What you need to do: Compute how many lines in the listing below hold the string "older", then state only the result.

Material provided:
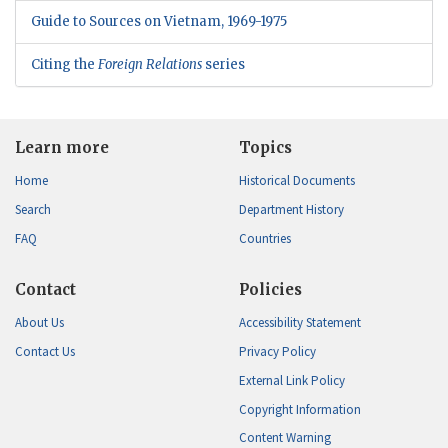
Guide to Sources on Vietnam, 1969-1975
Citing the
Foreign Relations
series
Learn more
Topics
Home
Historical Documents
Search
Department History
FAQ
Countries
Contact
Policies
About Us
Accessibility Statement
Contact Us
Privacy Policy
External Link Policy
Copyright Information
Content Warning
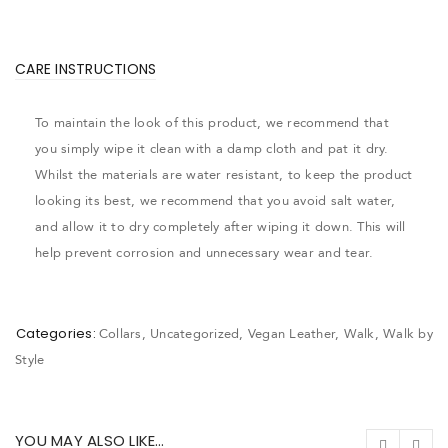
CARE INSTRUCTIONS
To maintain the look of this product, we recommend that
you simply wipe it clean with a damp cloth and pat it dry.
Whilst the materials are water resistant, to keep the product
looking its best, we recommend that you avoid salt water,
and allow it to dry completely after wiping it down. This will
help prevent corrosion and unnecessary wear and tear.
Categories:
Collars
,
Uncategorized
,
Vegan Leather
,
Walk
,
Walk by
Style
YOU MAY ALSO LIKE…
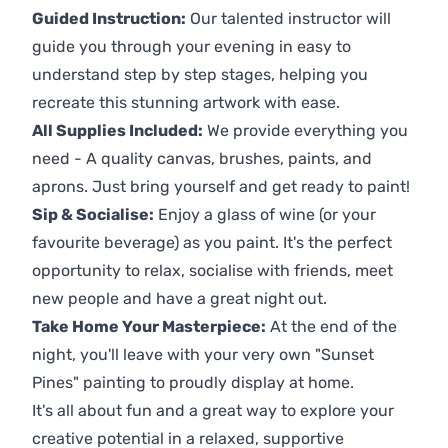
Guided Instruction:
Our talented instructor will
guide you through your evening in easy to
understand step by step stages, helping you
recreate this stunning artwork with ease.
All Supplies Included:
We provide everything you
need - A quality canvas, brushes, paints, and
aprons. Just bring yourself and get ready to paint!
Sip & Socialise:
Enjoy a glass of wine (or your
favourite beverage) as you paint. It's the perfect
opportunity to relax, socialise with friends, meet
new people and have a great night out.
Take Home Your Masterpiece:
At the end of the
night, you'll leave with your very own "Sunset
Pines" painting to proudly display at home.
It's all about fun and a great way to explore your
creative potential in a relaxed, supportive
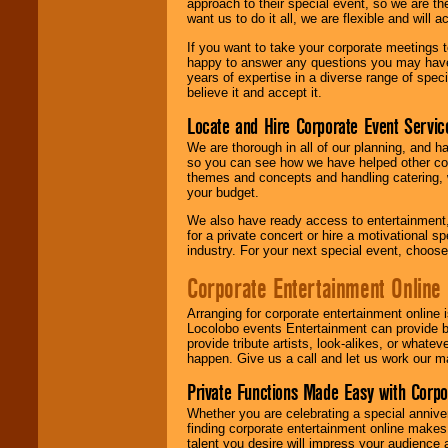
approach to their special event, so we are th
want us to do it all, we are flexible and wil
If you want to take your corporate meetings t
happy to answer any questions you may have,
years of expertise in a diverse range of spec
believe it and accept it.
Locate and Hire Corporate Event Servic
We are thorough in all of our planning, and h
so you can see how we have helped other com
themes and concepts and handling catering, w
your budget.
We also have ready access to entertainment, 
for a private concert or hire a motivational
industry. For your next special event, choos
Corporate Entertainment Online
Arranging for corporate entertainment online
Locolobo events Entertainment can provide b
provide tribute artists, look-alikes, or what
happen. Give us a call and let us work our m
Private Functions Made Easy with Corpo
Whether you are celebrating a special anniver
finding corporate entertainment online make
talent you desire will impress your audience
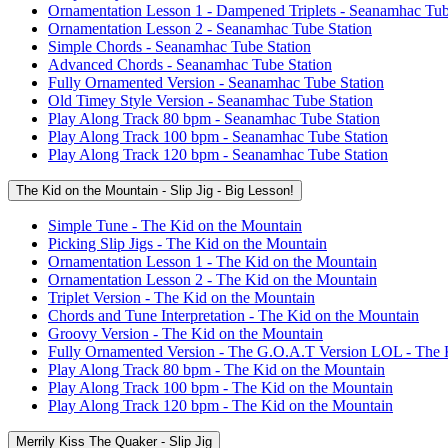
Ornamentation Lesson 1 - Dampened Triplets - Seanamhac Tub
Ornamentation Lesson 2 - Seanamhac Tube Station
Simple Chords - Seanamhac Tube Station
Advanced Chords - Seanamhac Tube Station
Fully Ornamented Version - Seanamhac Tube Station
Old Timey Style Version - Seanamhac Tube Station
Play Along Track 80 bpm - Seanamhac Tube Station
Play Along Track 100 bpm - Seanamhac Tube Station
Play Along Track 120 bpm - Seanamhac Tube Station
The Kid on the Mountain - Slip Jig - Big Lesson!
Simple Tune - The Kid on the Mountain
Picking Slip Jigs - The Kid on the Mountain
Ornamentation Lesson 1 - The Kid on the Mountain
Ornamentation Lesson 2 - The Kid on the Mountain
Triplet Version - The Kid on the Mountain
Chords and Tune Interpretation - The Kid on the Mountain
Groovy Version - The Kid on the Mountain
Fully Ornamented Version - The G.O.A.T Version LOL - The 
Play Along Track 80 bpm - The Kid on the Mountain
Play Along Track 100 bpm - The Kid on the Mountain
Play Along Track 120 bpm - The Kid on the Mountain
Merrily Kiss The Quaker - Slip Jig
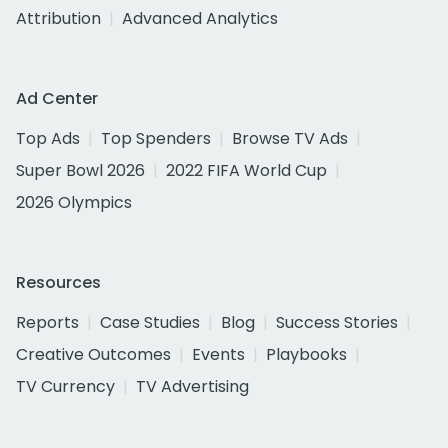
Attribution
Advanced Analytics
Ad Center
Top Ads
Top Spenders
Browse TV Ads
Super Bowl 2026
2022 FIFA World Cup
2026 Olympics
Resources
Reports
Case Studies
Blog
Success Stories
Creative Outcomes
Events
Playbooks
TV Currency
TV Advertising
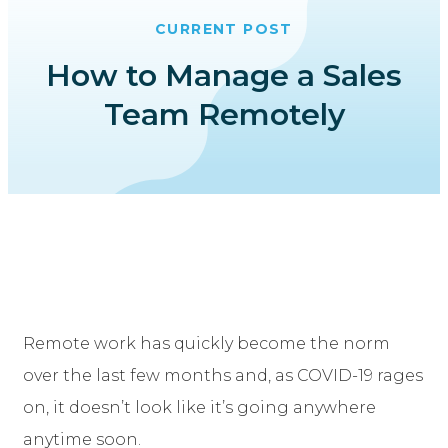
CURRENT POST
How to Manage a Sales
Team Remotely
Remote work has quickly become the norm
over the last few months and, as COVID-19 rages
on, it doesn’t look like it’s going anywhere
anytime soon.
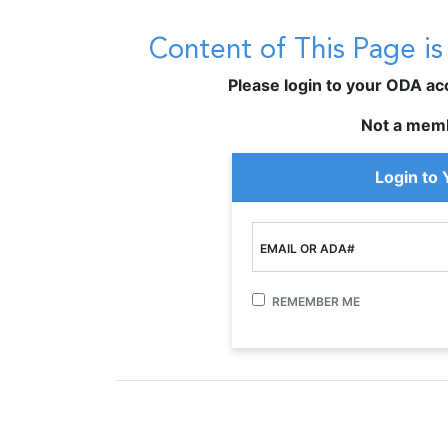
Content of This Page i
Please login to your ODA acco
Not a mem
Login to
EMAIL OR ADA#
REMEMBER ME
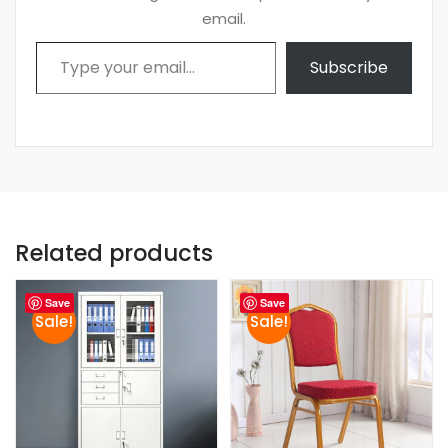
email.
Type your email…
Subscribe
Related products
Save
Save
Sale!
Sale!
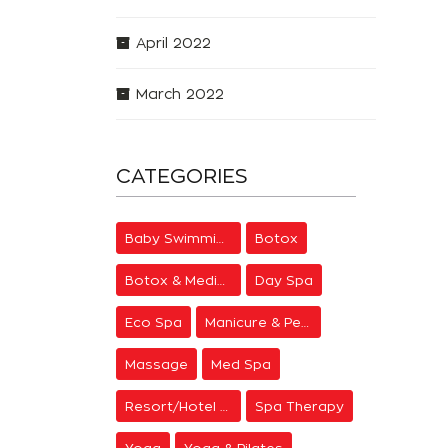
April 2022
March 2022
CATEGORIES
Baby Swimming
Botox
Botox & Medical Aesthetics
Day Spa
Eco Spa
Manicure & Pedicure
Massage
Med Spa
Resort/Hotel Spa
Spa Therapy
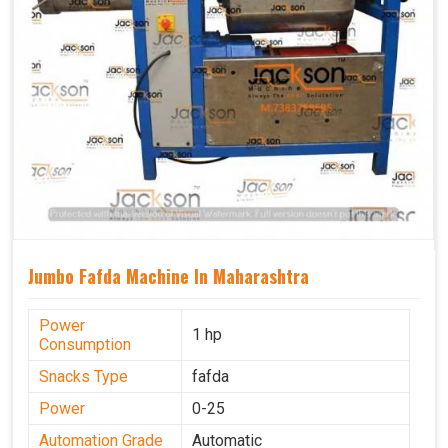
Jumbo Fafda Machine In Maharashtra
Power
1 hp
Consumption
Snacks Type
fafda
Power
0-25
Automation Grade
Automatic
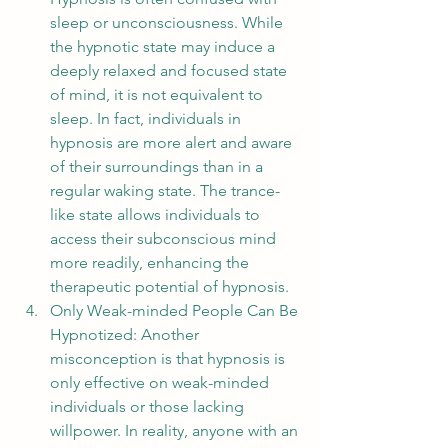
sleep or unconsciousness. While 
the hypnotic state may induce a 
deeply relaxed and focused state 
of mind, it is not equivalent to 
sleep. In fact, individuals in 
hypnosis are more alert and aware 
of their surroundings than in a 
regular waking state. The trance-
like state allows individuals to 
access their subconscious mind 
more readily, enhancing the 
therapeutic potential of hypnosis.
Only Weak-minded People Can Be 
Hypnotized: Another 
misconception is that hypnosis is 
only effective on weak-minded 
individuals or those lacking 
willpower. In reality, anyone with an 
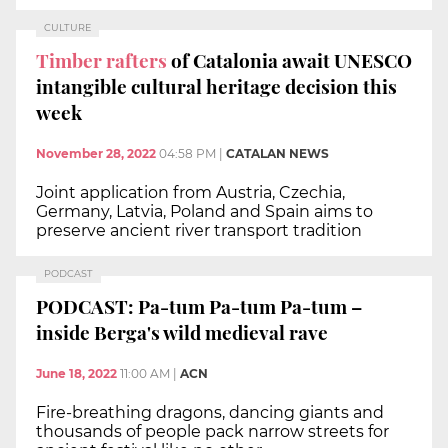
CULTURE
Timber rafters
of Catalonia await UNESCO
intangible cultural heritage decision this
week
November 28, 2022
04:58 PM
|
CATALAN NEWS
Joint application from Austria, Czechia,
Germany, Latvia, Poland and Spain aims to
preserve ancient river transport tradition
PODCAST
PODCAST: Pa-tum Pa-tum Pa-tum –
inside Berga's wild medieval rave
June 18, 2022
11:00 AM
|
ACN
Fire-breathing dragons, dancing giants and
thousands of people pack narrow streets for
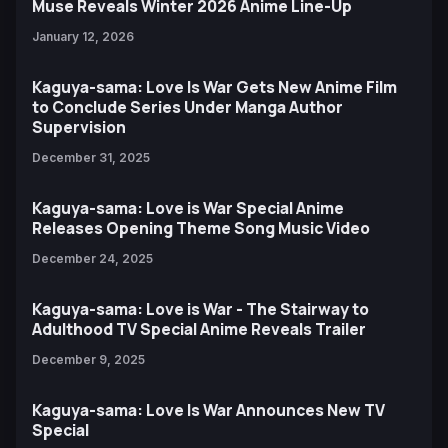
Muse Reveals Winter 2026 Anime Line-Up
January 12, 2026
Kaguya-sama: Love Is War Gets New Anime Film
to Conclude Series Under Manga Author
Supervision
December 31, 2025
Kaguya-sama: Love is War Special Anime
Releases Opening Theme Song Music Video
December 24, 2025
Kaguya-sama: Love is War - The Stairway to
Adulthood TV Special Anime Reveals Trailer
December 9, 2025
Kaguya-sama: Love Is War Announces New TV
Special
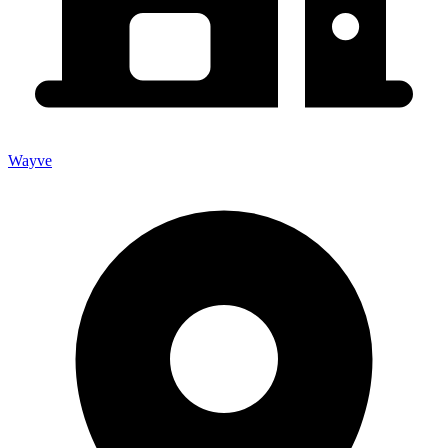
Wayve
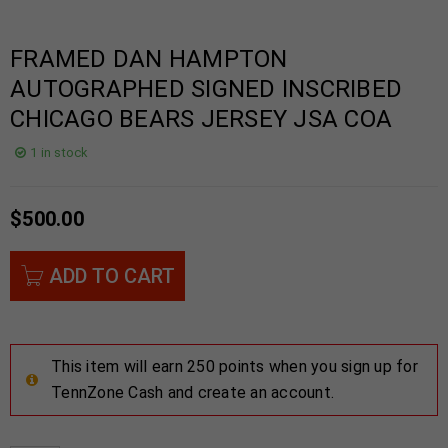
FRAMED DAN HAMPTON
AUTOGRAPHED SIGNED INSCRIBED
CHICAGO BEARS JERSEY JSA COA
1 in stock
$
500.00
ADD TO CART
This item will earn 250 points when you sign up for
TennZone Cash and create an account.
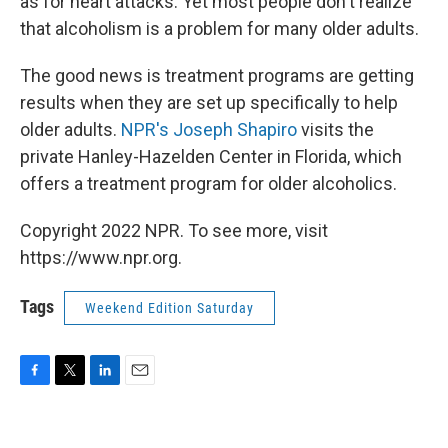
as for heart attacks. Yet most people don't realize
that alcoholism is a problem for many older adults.
The good news is treatment programs are getting
results when they are set up specifically to help
older adults.
NPR's Joseph Shapiro
visits the
private Hanley-Hazelden Center in Florida, which
offers a treatment program for older alcoholics.
Copyright 2022 NPR. To see more, visit
https://www.npr.org.
Tags
Weekend Edition Saturday
F
T
L
E
a
w
i
m
c
i
n
a
e
t
k
i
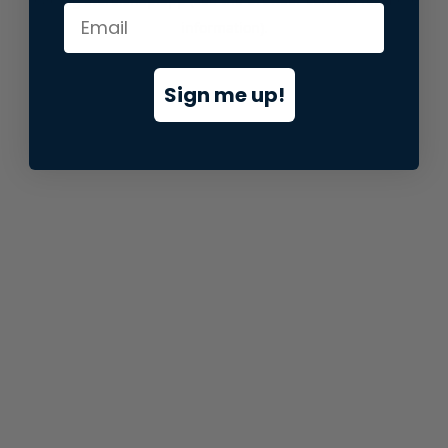
information).
Sign me up!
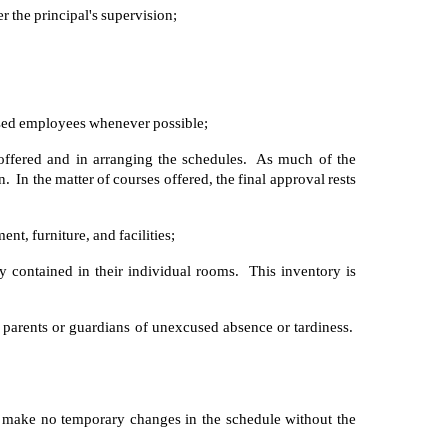
r the principal's supervision;
ised employees whenever possible;
offered and in arranging the schedules. As much of the
In the matter of courses offered, the final approval rests
nt, furniture, and facilities;
y contained in their individual rooms. This inventory is
he parents or guardians of unexcused absence or tardiness.
d make no temporary changes in the schedule without the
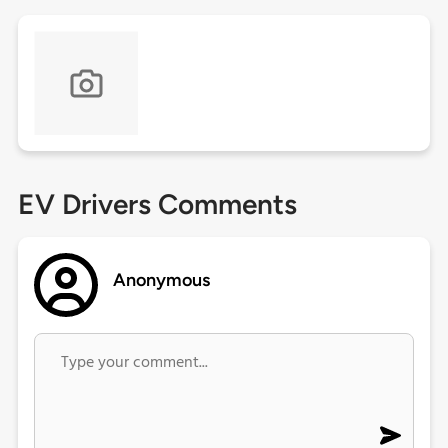
EV Drivers Comments
Anonymous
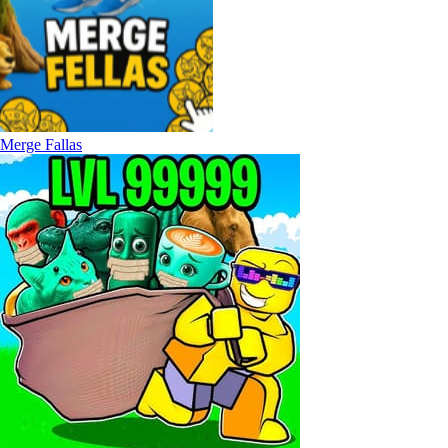
Merge Fallas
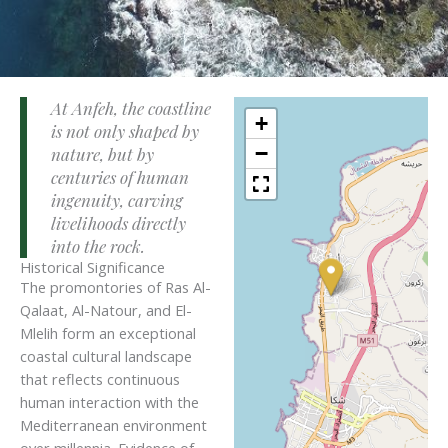
At Anfeh, the coastline
+
is not only shaped by
−
nature, but by
centuries of human
ingenuity, carving
livelihoods directly
into the rock.
Historical Significance
The promontories of Ras Al-
Qalaat, Al-Natour, and El-
Mlelih form an exceptional
coastal cultural landscape
that reflects continuous
human interaction with the
Mediterranean environment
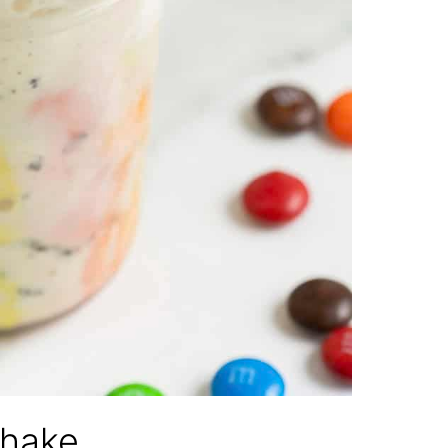
shake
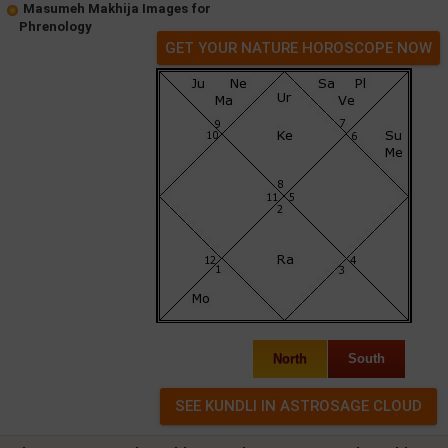
Masumeh Makhija Images for
Phrenology
GET YOUR NATURE HOROSCOPE NOW
North
South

Answer space: 3